Having a green thumb is all the rage now. However, planting, growing and harvesting aren’t always easy. These gardening tips from Canadian experts will make sure that you don’t mess it up.
If you've been taking up new hobbies while staying at home, gardening might be next on your list now that we’re well into spring and almost into summer.
Agriculture and Agri-Food Canada (AAFC) released a bunch of tips from expert researchers about how to exercise your green thumb and grow the best garden you can.
"Gardening is an activity that remains unaffected by COVID-19 physical distancing limits, and it’s a great way for households to connect with nature while providing some light exercise," the government agency said in a newsletter.
First and foremost, every garden begins with soil and if you want a healthy one, you’ll need to get quality soil.
Since we live in such a vast country, soil takes on different textures in different places, but all of them have been studied by researchers with AAFC for almost 100 years.
Before planting anything, dig up some dirt and toss it gently in your hands.
"It should be dark, crumble easily and smell fresh," said Keith Reid, an AAFC research scientist.
Also, tilling the soil can actually be destructive so the experts suggest only doing it when you’re planting seeds or starting a new garden bed.
When planting, try intercropping.
That means you put more than one type of plant together instead of having all your different vegetables separate.
You actually get better crop yields when you grow corn, squash and beans together.

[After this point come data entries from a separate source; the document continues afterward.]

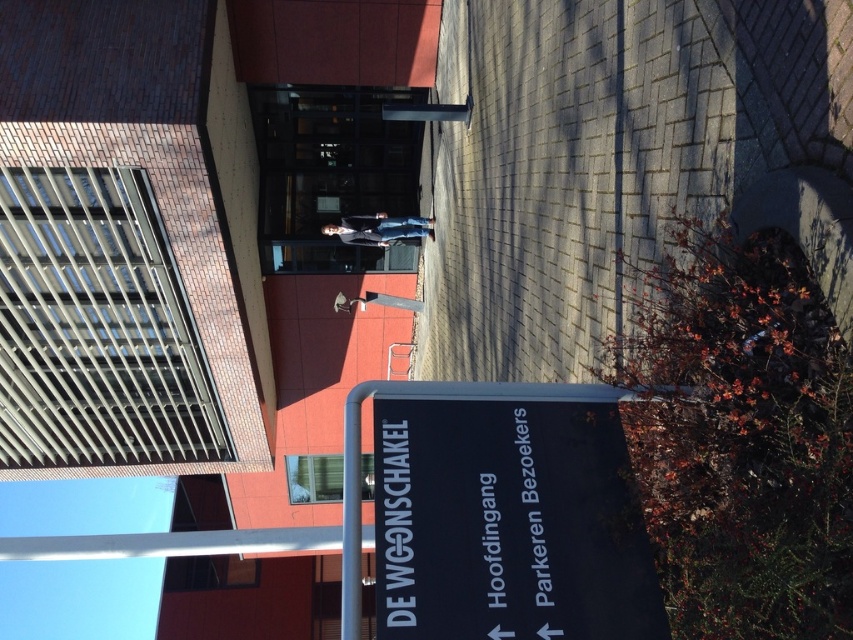 Between point (433, 476) and point (426, 228), which one is positioned behind?

Positioned behind is point (426, 228).

Can you confirm if black plastic sign at center is positioned to the right of light blue jeans at center?

Indeed, black plastic sign at center is positioned on the right side of light blue jeans at center.

The width and height of the screenshot is (853, 640). What do you see at coordinates (508, 524) in the screenshot?
I see `black plastic sign at center` at bounding box center [508, 524].

Where is `black plastic sign at center`? This screenshot has width=853, height=640. black plastic sign at center is located at coordinates (508, 524).

Does black plastic sign at center come behind metallic gray pole at center?

No, black plastic sign at center is in front of metallic gray pole at center.

From the picture: Can you confirm if black plastic sign at center is positioned below metallic gray pole at center?

Actually, black plastic sign at center is above metallic gray pole at center.

Which is in front, point (560, 416) or point (343, 452)?

Point (560, 416) is more forward.

I want to click on black plastic sign at center, so click(508, 524).

In the scene shown: Is the position of metallic gray pole at center more distant than that of light blue jeans at center?

No.

Is metallic gray pole at center to the right of light blue jeans at center from the viewer's perspective?

Correct, you'll find metallic gray pole at center to the right of light blue jeans at center.

What do you see at coordinates (352, 509) in the screenshot? This screenshot has width=853, height=640. I see `metallic gray pole at center` at bounding box center [352, 509].

Locate an element on the screen. metallic gray pole at center is located at coordinates (352, 509). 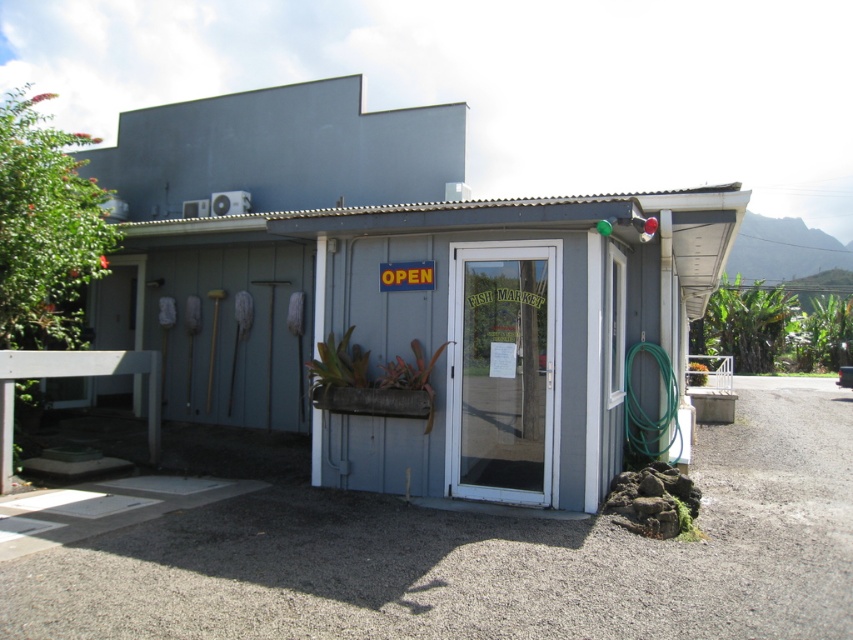 Question: Which is nearer to the matte gray hut at center?

Choices:
 (A) green rubber hose at right
 (B) transparent glass door at center

Answer: (B)

Question: Does matte gray hut at center come behind transparent glass door at center?

Choices:
 (A) yes
 (B) no

Answer: (B)

Question: Which point is farther from the camera taking this photo?

Choices:
 (A) (637, 435)
 (B) (198, 285)

Answer: (B)

Question: Can you confirm if transparent glass door at center is positioned above green rubber hose at right?

Choices:
 (A) yes
 (B) no

Answer: (A)

Question: Which point is closer to the camera taking this photo?

Choices:
 (A) (241, 364)
 (B) (666, 358)
 (C) (473, 296)

Answer: (C)

Question: From the image, what is the correct spatial relationship of matte gray hut at center in relation to green rubber hose at right?

Choices:
 (A) right
 (B) left

Answer: (B) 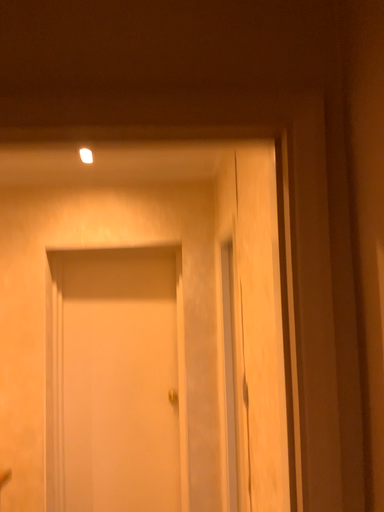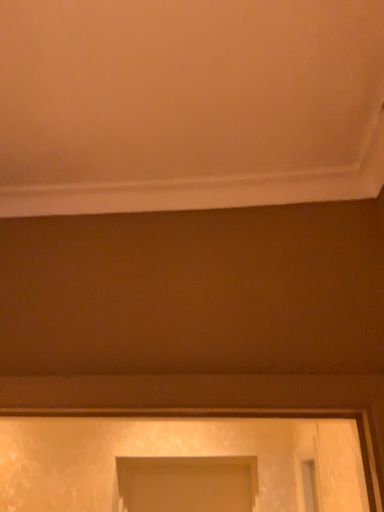 Question: Which way did the camera rotate in the video?

Choices:
 (A) rotated right
 (B) rotated left

Answer: (B) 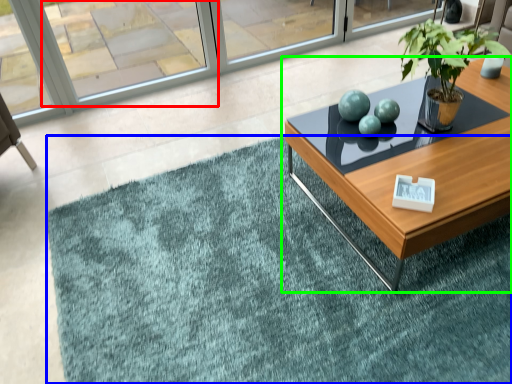 Question: Which object is positioned farthest from window (highlighted by a red box)? Select from doormat (highlighted by a blue box) and coffee table (highlighted by a green box).

Choices:
 (A) doormat
 (B) coffee table

Answer: (A)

"Intercropping allows the soil to hang onto more nutrients," said Dan Reynolds, a research scientist at AAFC Harrow Research and Development Centre. "These nutrients travel from the soil, to crops, to your belly – it’s a triple win."
If you’re growing veggies, they need twice as much water and more soil nutrients than flowers do, so you’ll have to water and fertilize more often.
You'll also need seeds, which are more popular than ever.
Veseys, a P.E.I.-based business that you can order seeds from, is experiencing a boom in sales like it’s never seen before.
The company told the CBC that the largest demographic of digital buyers is now people between 25 and 34 years old and it’s been a buying frenzy since March.